- **Brief**:
Only the lines with the string "becoming" are needed; return each of them from the entries below.
____
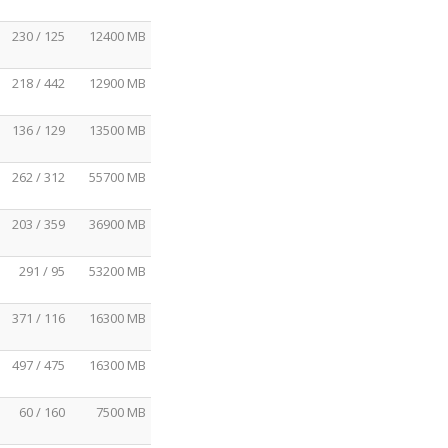
230 / 125
12400 MB
218 / 442
12900 MB
136 / 129
13500 MB
262 / 312
55700 MB
203 / 359
36900 MB
291 / 95
53200 MB
371 / 116
16300 MB
497 / 475
16300 MB
60 / 160
7500 MB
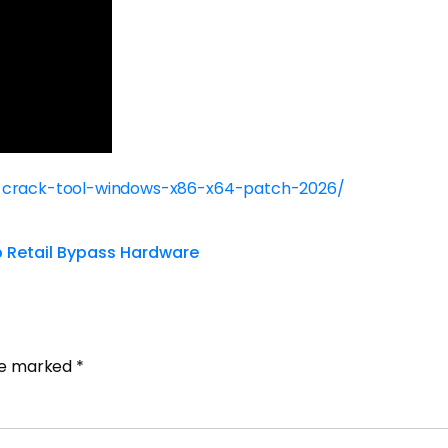
r-crack-tool-windows-x86-x64-patch-2026/
up Retail Bypass Hardware
are marked
*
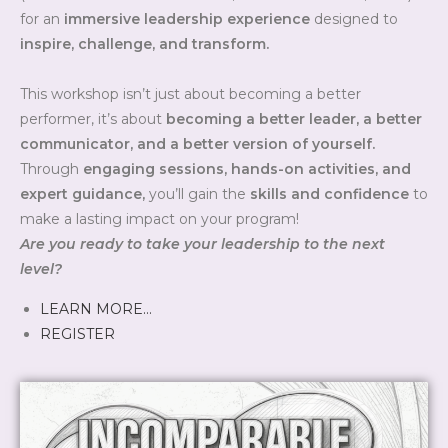
for an
immersive leadership experience
designed to
inspire, challenge, and transform.
This workshop isn’t just about becoming a better
performer, it’s about
becoming a better leader, a better
communicator, and a better version of yourself.
Through
engaging sessions, hands-on activities, and
expert guidance,
you’ll gain the
skills and confidence
to
make a lasting impact on your program!
Are you ready to take your leadership to the next
level?
LEARN MORE…
REGISTER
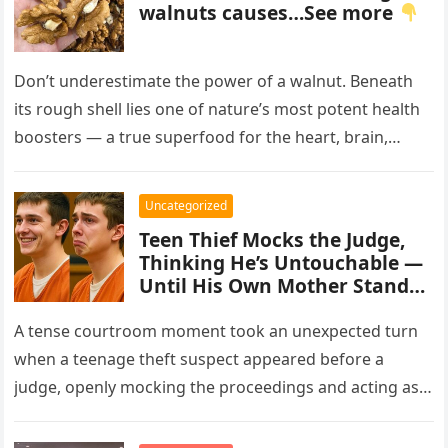
walnuts causes…See more
Don’t underestimate the power of a walnut. Beneath
its rough shell lies one of nature’s most potent health
boosters — a true superfood for the heart, brain,…
Uncategorized
Teen Thief Mocks the Judge,
Thinking He’s Untouchable —
Until His Own Mother Stands
Up
A tense courtroom moment took an unexpected turn
when a teenage theft suspect appeared before a
judge, openly mocking the proceedings and acting as
though the consequences…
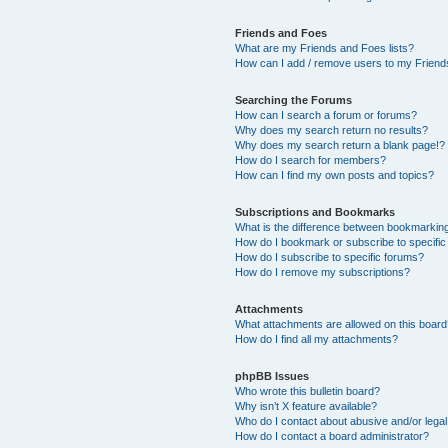
Friends and Foes
What are my Friends and Foes lists?
How can I add / remove users to my Friends
Searching the Forums
How can I search a forum or forums?
Why does my search return no results?
Why does my search return a blank page!?
How do I search for members?
How can I find my own posts and topics?
Subscriptions and Bookmarks
What is the difference between bookmarkin
How do I bookmark or subscribe to specific
How do I subscribe to specific forums?
How do I remove my subscriptions?
Attachments
What attachments are allowed on this boar
How do I find all my attachments?
phpBB Issues
Who wrote this bulletin board?
Why isn’t X feature available?
Who do I contact about abusive and/or legal 
How do I contact a board administrator?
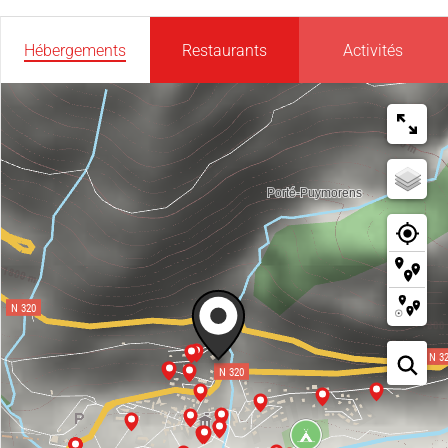
Hébergements
Restaurants
Activités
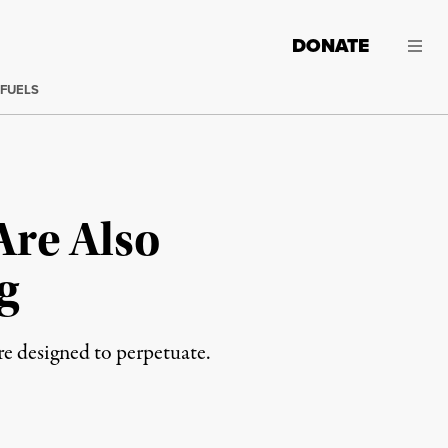
DONATE
 FUELS
Are Also
g
re designed to perpetuate.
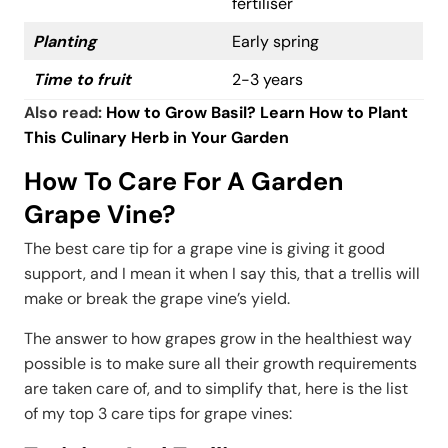
fertiliser
Planting
Early spring
Time to fruit
2-3 years
Also read:
How to Grow Basil? Learn How to Plant
This Culinary Herb in Your Garden
How To Care For A Garden
Grape Vine?
The best care tip for a grape vine is giving it good
support, and I mean it when I say this, that a trellis will
make or break the grape vine’s yield.
The answer to how grapes grow in the healthiest way
possible is to make sure all their growth requirements
are taken care of, and to simplify that, here is the list
of my top 3 care tips for grape vines:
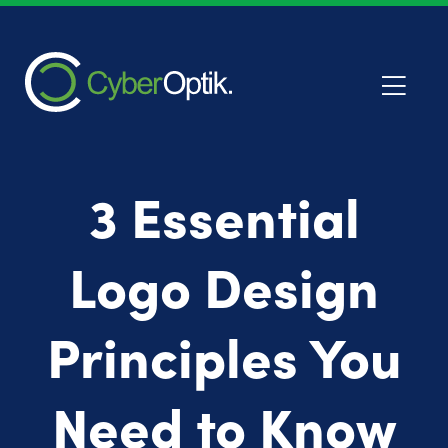
3 Essential
Logo Design
Principles You
Need to Know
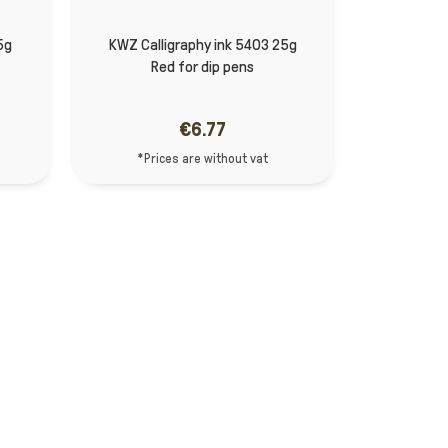
5g
KWZ Calligraphy ink 5403 25g
Red for dip pens
€6.77
*Prices are without vat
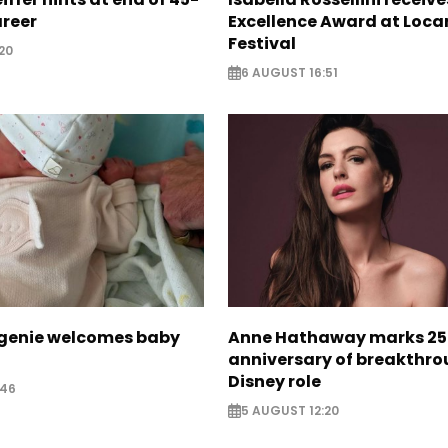
areer
Excellence Award at Loca
Festival
20
6 AUGUST 16:51
ugenie welcomes baby
Anne Hathaway marks 25
anniversary of breakthr
Disney role
:46
5 AUGUST 12:20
____
- **Solution to the problem**:
This workshop isn’t just about becoming a better
becoming a better leader, a better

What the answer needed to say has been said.